Put simply, LSD does not cause death at recreational or therapeutic doses (less than 500 ug / 0.5 mg). While there are substantial reasons why users should be cautious about LSD use (see LSD Health), death is not a major risk.
Less than a handful of human deaths have been tied in the medical literature to the pharmacological effects of LSD, and none of these deaths have been unquestionably attributable to LSD's actions. The clearest case was documented by Fysh et al. in 1985; however, they fail to explain the circumstances of the death, only discussing the toxicological assessment, casting some doubt that the only explanation for the death was LSD.
Estimates of lethal doses of LSD are higher than 10 mg (10,000 ug) administered orally, more than 100 times a normal moderate dose of LSD (100 ug). The administration of this amount would require the ingestion of more than 200 units of street blotter, which typically contain about 50 ug of LSD (as of late 2010). LSD has been used by tens of millions of people over the last 50 years and has been administered to tens of thousands of patients in psychotherapeutic settings (mostly prior to 1960).
Some suicides have been tied to the use of LSD, though it is difficult to positively link an individual's choice to take their own life with their past use of LSD. In general, LSD is not reported to substantially increase the risk of suicide and those who do commit suicide after taking LSD are likely to have suffered from pre-existing suicidal tendencies.

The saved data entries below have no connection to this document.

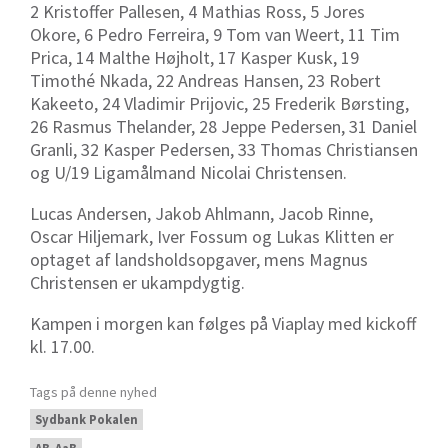
2 Kristoffer Pallesen, 4 Mathias Ross, 5 Jores
Okore, 6 Pedro Ferreira, 9 Tom van Weert, 11 Tim
Prica, 14 Malthe Højholt, 17 Kasper Kusk, 19
Timothé Nkada, 22 Andreas Hansen, 23 Robert
Kakeeto, 24 Vladimir Prijovic, 25 Frederik Børsting,
26 Rasmus Thelander, 28 Jeppe Pedersen, 31 Daniel
Granli, 32 Kasper Pedersen, 33 Thomas Christiansen
og U/19 Ligamålmand Nicolai Christensen.
Lucas Andersen, Jakob Ahlmann, Jacob Rinne,
Oscar Hiljemark, Iver Fossum og Lukas Klitten er
optaget af landsholdsopgaver, mens Magnus
Christensen er ukampdygtig.
Kampen i morgen kan følges på Viaplay med kickoff
kl. 17.00.
Tags på denne nyhed
Sydbank Pokalen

Some deaths have been associated with inebriated or combative behavior while under the influence of LSD, including falling or jumping from a height or dying after being beaten by police.
Because the numbers of fatalities associated with LSD are so low, it is difficult to determine the risk of death associated with LSD. Erowid estimates that the risk of death from taking LSD is probably less than one death per million LSD use sessions, with risk of death higher among those predisposed to suicide and among those without a sober sitter present to help avoid accidents or fights.